*Work task:* Word for word, restate each of the entries below, and drop every picture.

Records provided START

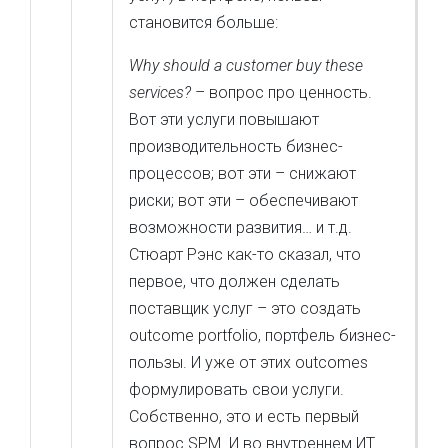
становится больше:
Why should a customer buy these
services?
– вопрос про ценность.
Вот эти услуги повышают
производительность бизнес-
процессов; вот эти – снижают
риски; вот эти – обеспечивают
возможности развития… и т.д.
Стюарт Рэнс как-то сказал, что
первое, что должен сделать
поставщик услуг – это создать
outcome portfolio, портфель бизнес-
пользы. И уже от этих outcomes
формулировать свои услуги.
Собственно, это и есть первый
вопрос SPM. И во внутреннем ИТ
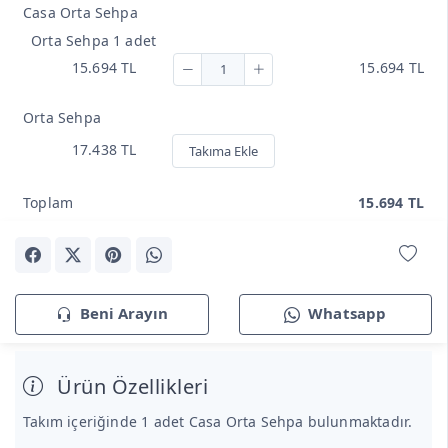
Casa Orta Sehpa
Orta Sehpa 1 adet
15.694 TL
15.694 TL
Orta Sehpa
17.438 TL
Takıma Ekle
Toplam
15.694 TL
Beni Arayın
Whatsapp
Ürün Özellikleri
Takım içeriğinde 1 adet Casa Orta Sehpa bulunmaktadır.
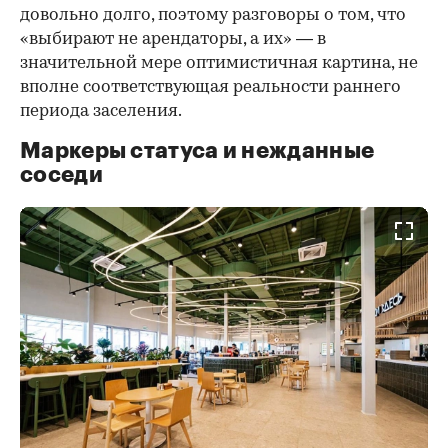
довольно долго, поэтому разговоры о том, что
«выбирают не арендаторы, а их» — в
значительной мере оптимистичная картина, не
вполне соответствующая реальности раннего
периода заселения.
Маркеры статуса и нежданные
соседи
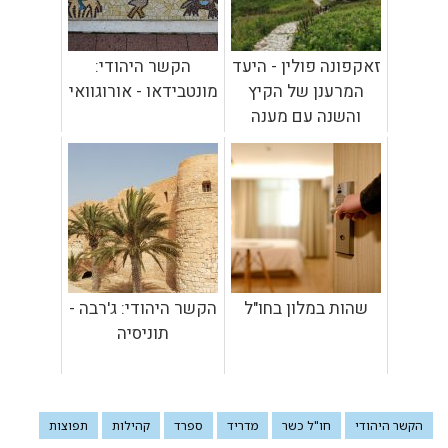
זאקפונה פולין - היעד
הקשר היהודי:
המרענן של הקיץ
מונטבידאו - אורוגוואי
והשנה עם מענה
מושלם למטייל החרדי
שהות במלון בחו"ל
הקשר היהודי: ג'רבה -
תוניסיה
הקשר היהודי
חו"ל כשר
מדריד
ספרד
קהילות
תפוצות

Records provided END

*Answer for this exercise:*
становится больше:
Why should a customer buy these
services?
– вопрос про ценность.
Вот эти услуги повышают
производительность бизнес-
процессов; вот эти – снижают
риски; вот эти – обеспечивают
возможности развития… и т.д.
Стюарт Рэнс как-то сказал, что
первое, что должен сделать
поставщик услуг – это создать
outcome portfolio, портфель бизнес-
пользы. И уже от этих outcomes
формулировать свои услуги.
Собственно, это и есть первый
вопрос SPM. И во внутреннем ИТ
Casa Orta Sehpa
Orta Sehpa 1 adet
15.694 TL
15.694 TL
Orta Sehpa
17.438 TL
Takıma Ekle
Toplam
15.694 TL
Beni Arayın
Whatsapp
Ürün Özellikleri
Takım içeriğinde 1 adet Casa Orta Sehpa bulunmaktadır.
довольно долго, поэтому разговоры о том, что
«выбирают не арендаторы, а их» — в
значительной мере оптимистичная картина, не
вполне соответствующая реальности раннего
периода заселения.
Маркеры статуса и нежданные
соседи
זאקפונה פולין - היעד
הקשר היהודי:
המרענן של הקיץ
מונטבידאו - אורוגוואי
והשנה עם מענה
מושלם למטייל החרדי
שהות במלון בחו"ל
הקשר היהודי: ג'רבה -
תוניסיה
הקשר היהודי
חו"ל כשר
מדריד
ספרד
קהילות
תפוצות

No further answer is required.